Bio Sensing and Imaging by Using Mirco/Nano Electrode System

The micro/nanoelectrode has unique characteristics, which are not expected for conventional electrodes, such as the capability to perform localized measurements, low double layer charging currents, low ohmic drops, and fast mass transport. Scanning electrochemical microscopy (SECM) with a micro/nanoelectrode for detecting electroactive chemical species and is an effective tool for the investigation of the localized chemical properties of sample surfaces and interfaces. Because SECM has high temporal resolution under physiological conditions, it is particularly well suited for quantitative measurements of chemicals like neurotransmitters, nitric oxide, reactive oxygen species, and oxygen, which are released/consumed by living cells. This article presents an overview of the recent progress of SECM.

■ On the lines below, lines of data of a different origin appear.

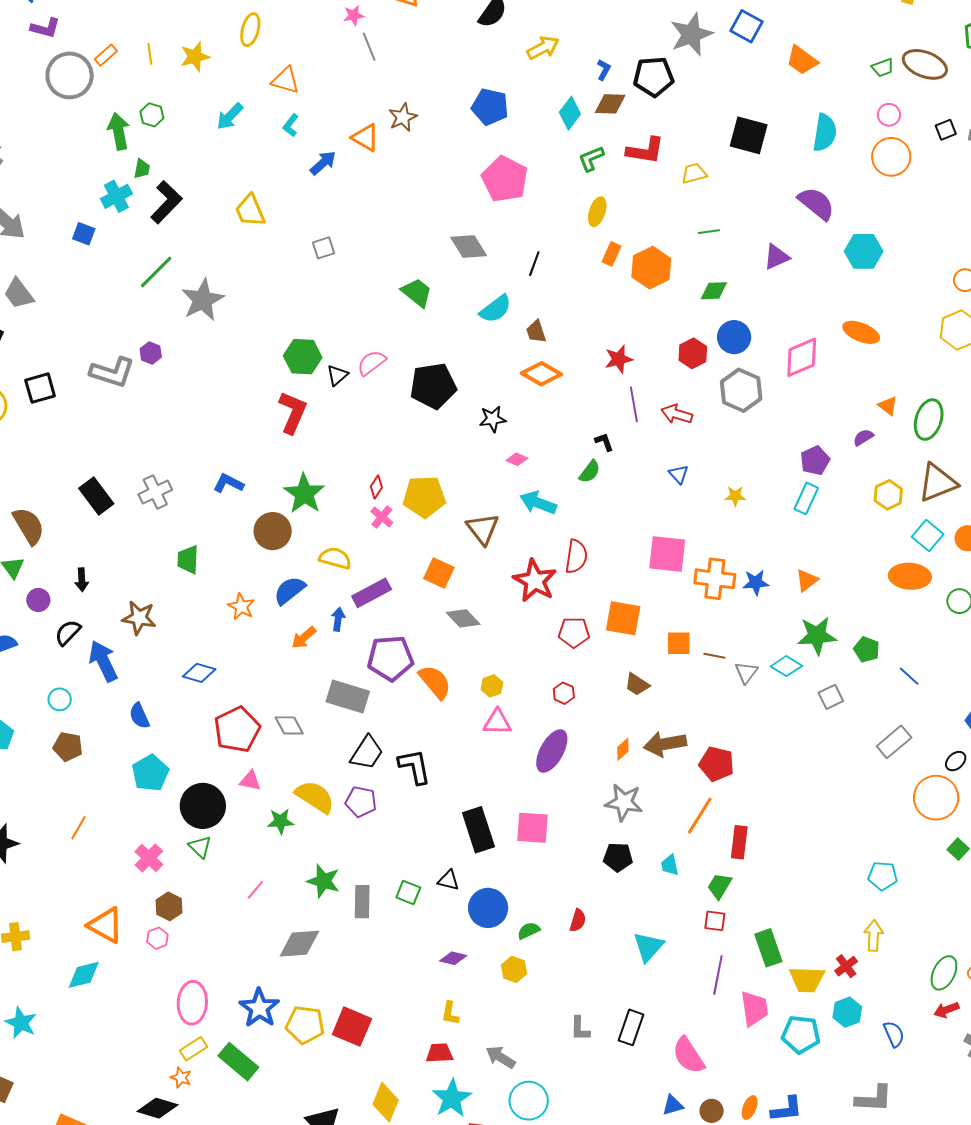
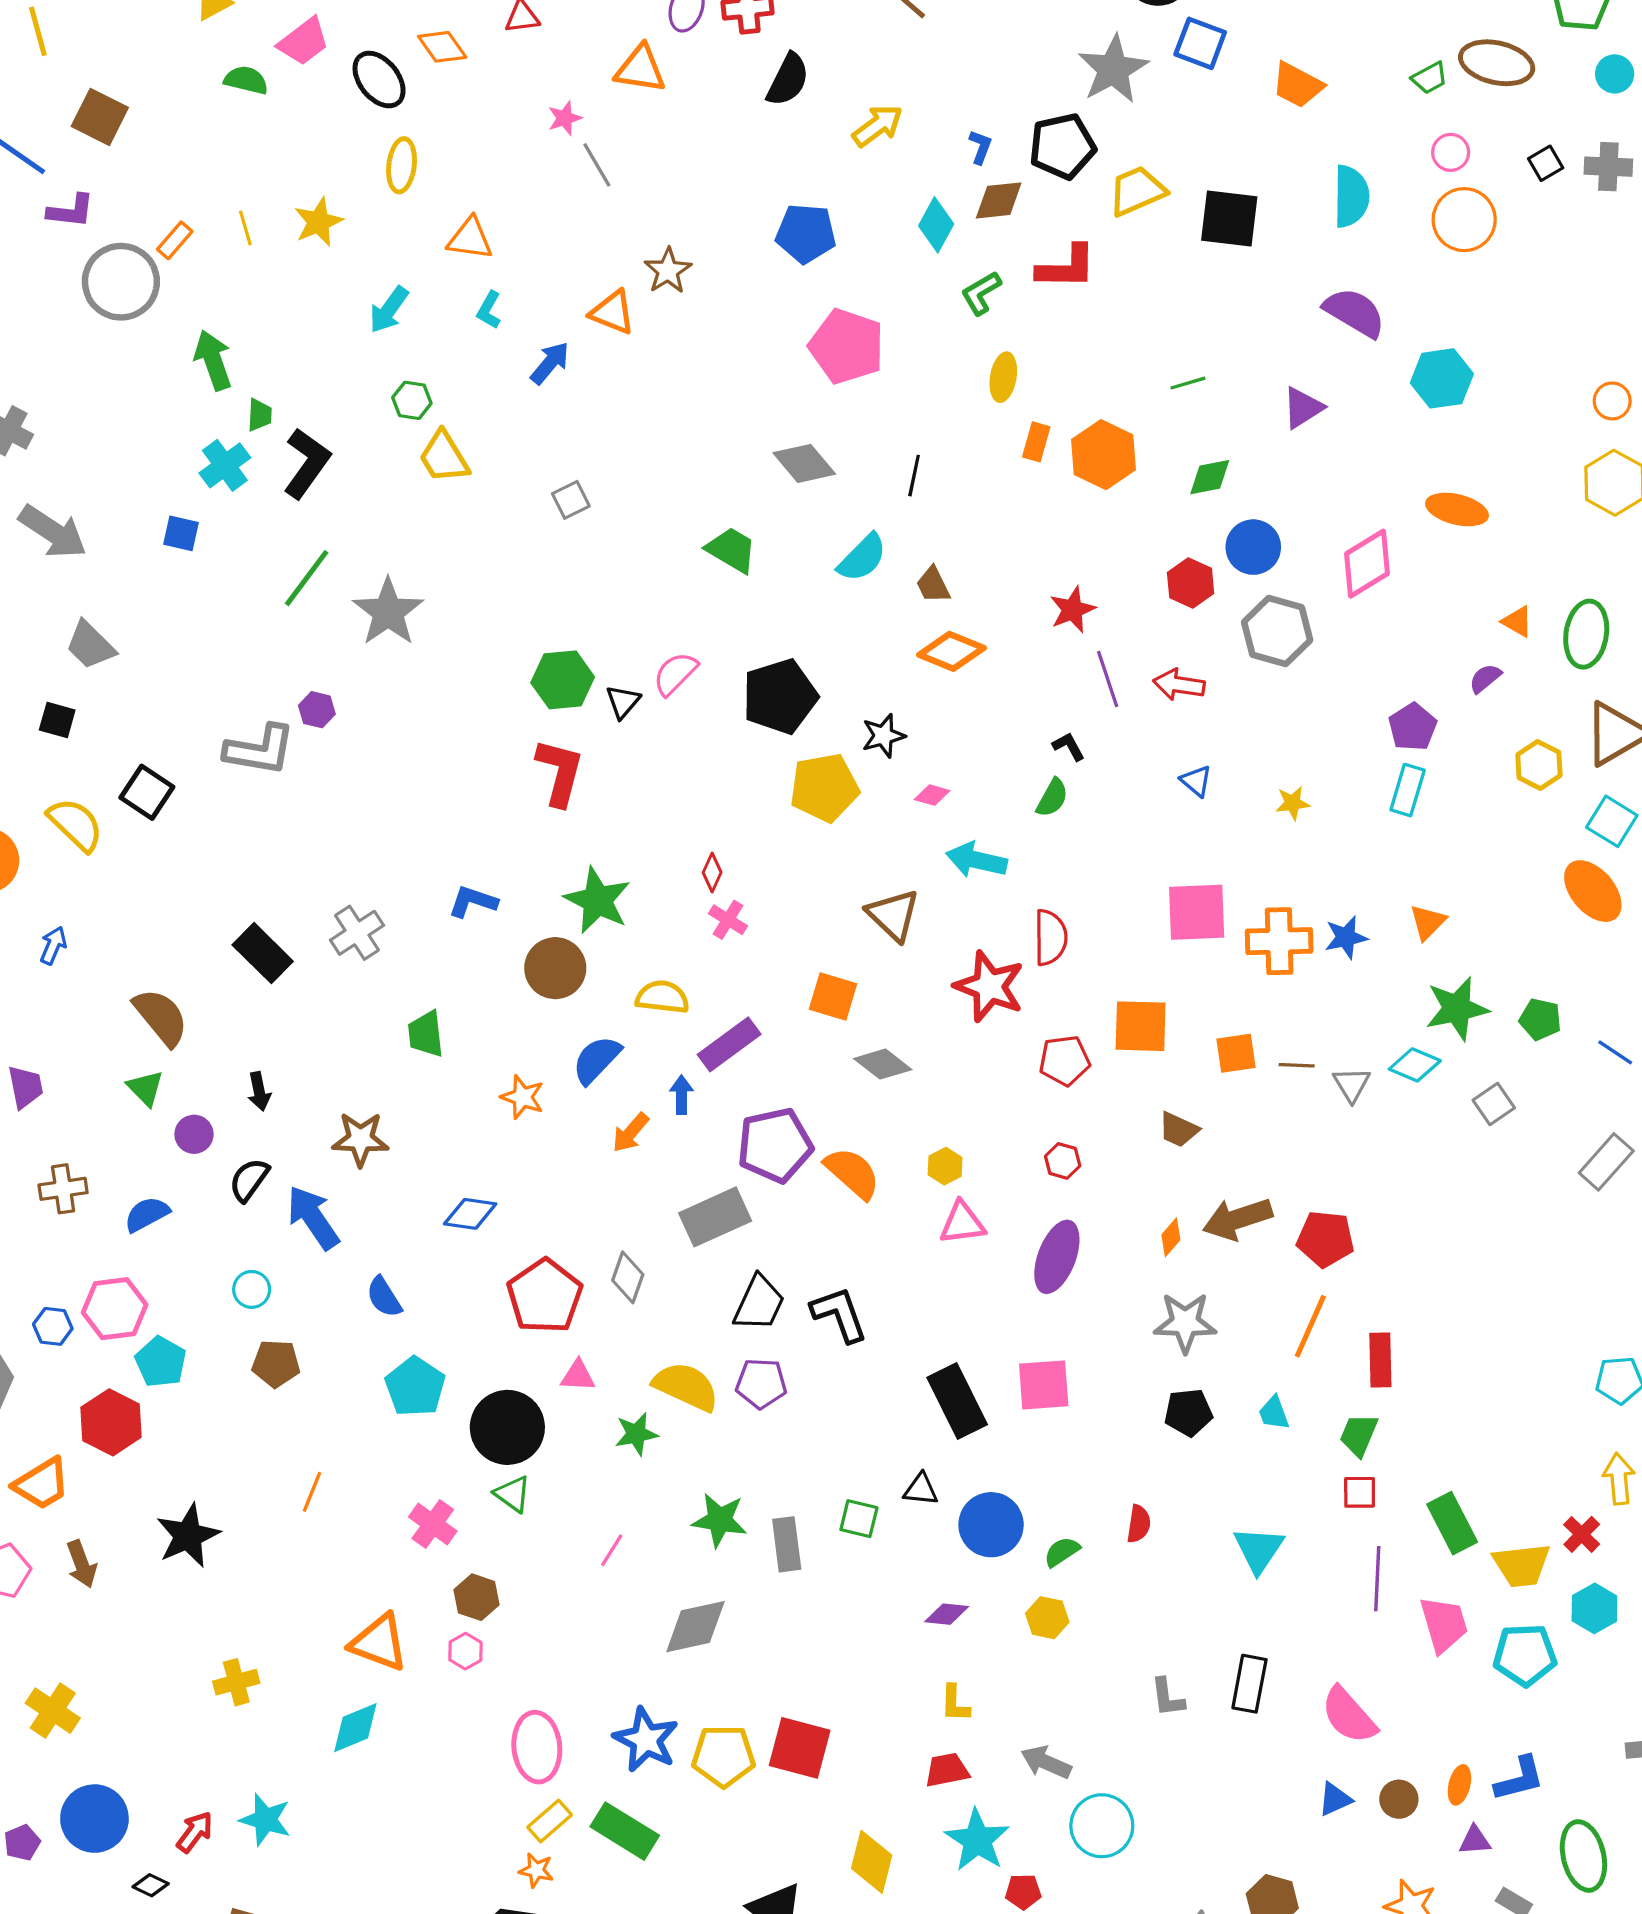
green hexagon: (152, 115) -> (412, 400), moved
yellow trapezoid: (694, 173) -> (1137, 191), moved, size x1.4
black square: (40, 388) -> (147, 792), turned -32
yellow pentagon: (424, 497) -> (824, 788), moved
orange ellipse: (910, 576) -> (1593, 891), turned 54
gray rectangle: (348, 696) -> (715, 1217), turned -33
gray diamond: (289, 725) -> (628, 1277), turned 56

Behavior of Water Molecules in the Vicinity of Nonfouling Surfaces Investigated by Atomic Force Microscopy

The mechanism underlying the bioinertness of nonfouling self-assembled monolayers was investigated with protein adsorption experiments, platelet adhesion tests, and surface force measurements with an atomic force microscope. Our force measurements revealed strong repulsion operating between nonfouling SAMs in the range of 4 to 6 nm in PBS buffer solution. In addition, we found that the protein-adsorbing and cell-adhering SAMs did not exhibit such repulsion. We concluded that the repulsion originated from structured interfacial water molecules. Considering the correlation among the above results, we propose that the structured interfacial water with a thickness of 2 to 3 nm (half of the range of the repulsion observed in the surface force measurements) plays an important role in deterring proteins and cells from adsorption or adhesion.

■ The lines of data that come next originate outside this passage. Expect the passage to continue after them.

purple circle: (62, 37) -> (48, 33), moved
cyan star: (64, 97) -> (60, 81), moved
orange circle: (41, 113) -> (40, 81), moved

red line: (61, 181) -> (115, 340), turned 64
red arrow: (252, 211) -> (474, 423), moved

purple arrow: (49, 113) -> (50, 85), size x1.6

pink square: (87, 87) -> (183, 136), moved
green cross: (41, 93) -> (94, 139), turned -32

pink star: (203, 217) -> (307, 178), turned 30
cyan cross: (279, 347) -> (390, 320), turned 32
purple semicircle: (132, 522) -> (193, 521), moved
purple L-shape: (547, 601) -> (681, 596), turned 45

Dynamics of Living Cells Measured by Scanning Probe Microscopy

Atomic force microscope (AFM) has advantages in the measurement of mechanical properties of soft materials. Here, we introduced applications of AFM to elucidate a single cell mechanics and multi-cellular dynamics. Comparison of elasticity map of fibroblasts with distribution of intracellular cytoskeletal fibers showed correspondence of high elasticity regions andactin fiber distributions. A representative morphology of cellular membrane ruffling was clearly observed and elasticity of the ruffling regions was higher than that of the outside of the ruffling regions. Elasticity map of epithelial cells showed cell-cell contact point is high elasticity. Cellular elasticity measurements by AFM will be applied to medical usages and some modifications of AFM will open a new door to study dynamics of soft materials.